* **ABOUT THIS TASK**:
For each line of the data below that holds "mindestens", copy the line.

* **STORED DATA**:
++++
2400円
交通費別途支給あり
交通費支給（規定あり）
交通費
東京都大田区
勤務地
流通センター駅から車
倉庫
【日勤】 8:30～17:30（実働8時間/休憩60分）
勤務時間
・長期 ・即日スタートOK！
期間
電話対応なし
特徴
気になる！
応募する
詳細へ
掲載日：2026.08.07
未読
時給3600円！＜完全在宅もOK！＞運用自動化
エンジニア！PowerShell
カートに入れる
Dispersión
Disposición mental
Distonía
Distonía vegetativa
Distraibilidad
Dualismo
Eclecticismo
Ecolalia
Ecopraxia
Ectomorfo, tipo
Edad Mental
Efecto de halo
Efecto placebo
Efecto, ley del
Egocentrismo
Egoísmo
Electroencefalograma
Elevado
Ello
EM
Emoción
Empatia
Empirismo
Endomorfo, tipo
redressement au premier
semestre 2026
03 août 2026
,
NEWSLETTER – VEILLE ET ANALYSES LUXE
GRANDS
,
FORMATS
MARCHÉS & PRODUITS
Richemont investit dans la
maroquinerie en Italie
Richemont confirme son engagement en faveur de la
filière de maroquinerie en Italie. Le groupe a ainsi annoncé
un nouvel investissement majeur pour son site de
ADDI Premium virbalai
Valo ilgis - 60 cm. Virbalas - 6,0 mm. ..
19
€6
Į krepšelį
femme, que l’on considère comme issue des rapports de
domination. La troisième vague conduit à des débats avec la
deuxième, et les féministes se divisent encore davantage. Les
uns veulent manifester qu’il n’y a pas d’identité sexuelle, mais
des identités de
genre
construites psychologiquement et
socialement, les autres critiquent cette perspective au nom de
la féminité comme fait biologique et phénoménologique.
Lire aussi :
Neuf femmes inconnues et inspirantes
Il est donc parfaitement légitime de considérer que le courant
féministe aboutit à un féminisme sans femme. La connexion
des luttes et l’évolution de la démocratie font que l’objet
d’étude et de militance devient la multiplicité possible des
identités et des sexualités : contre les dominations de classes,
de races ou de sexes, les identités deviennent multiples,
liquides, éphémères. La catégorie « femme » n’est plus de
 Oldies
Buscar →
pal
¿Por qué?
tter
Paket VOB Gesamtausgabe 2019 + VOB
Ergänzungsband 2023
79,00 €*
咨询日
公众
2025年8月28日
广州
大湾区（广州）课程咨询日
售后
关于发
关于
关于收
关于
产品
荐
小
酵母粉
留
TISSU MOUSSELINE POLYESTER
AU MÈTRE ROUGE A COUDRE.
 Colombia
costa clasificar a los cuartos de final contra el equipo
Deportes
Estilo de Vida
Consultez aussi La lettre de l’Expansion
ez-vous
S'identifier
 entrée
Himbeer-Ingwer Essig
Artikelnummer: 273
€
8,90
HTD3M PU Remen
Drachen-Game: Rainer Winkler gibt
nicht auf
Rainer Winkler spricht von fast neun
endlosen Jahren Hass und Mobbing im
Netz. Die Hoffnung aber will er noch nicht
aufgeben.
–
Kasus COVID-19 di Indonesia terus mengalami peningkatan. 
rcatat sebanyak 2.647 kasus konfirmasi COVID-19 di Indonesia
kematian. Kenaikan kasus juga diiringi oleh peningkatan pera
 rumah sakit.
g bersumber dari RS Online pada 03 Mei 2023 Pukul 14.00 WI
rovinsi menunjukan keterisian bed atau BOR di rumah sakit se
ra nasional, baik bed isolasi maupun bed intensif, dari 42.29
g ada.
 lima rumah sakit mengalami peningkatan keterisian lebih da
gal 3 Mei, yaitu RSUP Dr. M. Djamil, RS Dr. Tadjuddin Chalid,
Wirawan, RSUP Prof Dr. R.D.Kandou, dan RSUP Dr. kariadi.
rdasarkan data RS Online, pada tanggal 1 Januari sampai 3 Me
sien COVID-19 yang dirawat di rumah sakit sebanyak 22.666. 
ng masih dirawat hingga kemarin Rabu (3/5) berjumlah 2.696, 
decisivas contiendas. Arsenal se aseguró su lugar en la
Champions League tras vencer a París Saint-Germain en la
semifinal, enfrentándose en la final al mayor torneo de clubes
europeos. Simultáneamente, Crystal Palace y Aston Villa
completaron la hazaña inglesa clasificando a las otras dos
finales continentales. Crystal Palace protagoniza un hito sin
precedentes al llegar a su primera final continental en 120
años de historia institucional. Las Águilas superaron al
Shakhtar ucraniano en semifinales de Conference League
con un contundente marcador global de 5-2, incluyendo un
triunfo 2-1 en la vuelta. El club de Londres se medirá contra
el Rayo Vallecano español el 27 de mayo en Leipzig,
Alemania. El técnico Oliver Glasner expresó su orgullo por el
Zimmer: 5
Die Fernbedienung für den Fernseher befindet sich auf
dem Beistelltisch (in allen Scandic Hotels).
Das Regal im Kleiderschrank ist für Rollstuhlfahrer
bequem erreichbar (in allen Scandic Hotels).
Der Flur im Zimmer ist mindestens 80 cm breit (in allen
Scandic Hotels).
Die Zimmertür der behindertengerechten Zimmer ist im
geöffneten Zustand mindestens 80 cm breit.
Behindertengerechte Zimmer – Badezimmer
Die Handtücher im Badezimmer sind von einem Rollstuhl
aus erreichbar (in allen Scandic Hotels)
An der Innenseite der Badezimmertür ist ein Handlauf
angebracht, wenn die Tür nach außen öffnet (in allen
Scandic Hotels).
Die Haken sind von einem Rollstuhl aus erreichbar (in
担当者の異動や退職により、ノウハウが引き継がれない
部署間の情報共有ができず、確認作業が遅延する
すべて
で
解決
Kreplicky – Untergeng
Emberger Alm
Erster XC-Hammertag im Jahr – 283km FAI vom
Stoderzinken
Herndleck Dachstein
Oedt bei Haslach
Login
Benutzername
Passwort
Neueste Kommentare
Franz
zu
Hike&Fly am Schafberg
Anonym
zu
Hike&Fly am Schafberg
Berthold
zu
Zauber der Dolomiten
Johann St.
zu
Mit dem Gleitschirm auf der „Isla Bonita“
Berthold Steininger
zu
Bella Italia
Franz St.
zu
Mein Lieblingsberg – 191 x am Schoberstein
++++
* **EXERCISE SOLUTION**:
Der Flur im Zimmer ist mindestens 80 cm breit (in allen
geöffneten Zustand mindestens 80 cm breit.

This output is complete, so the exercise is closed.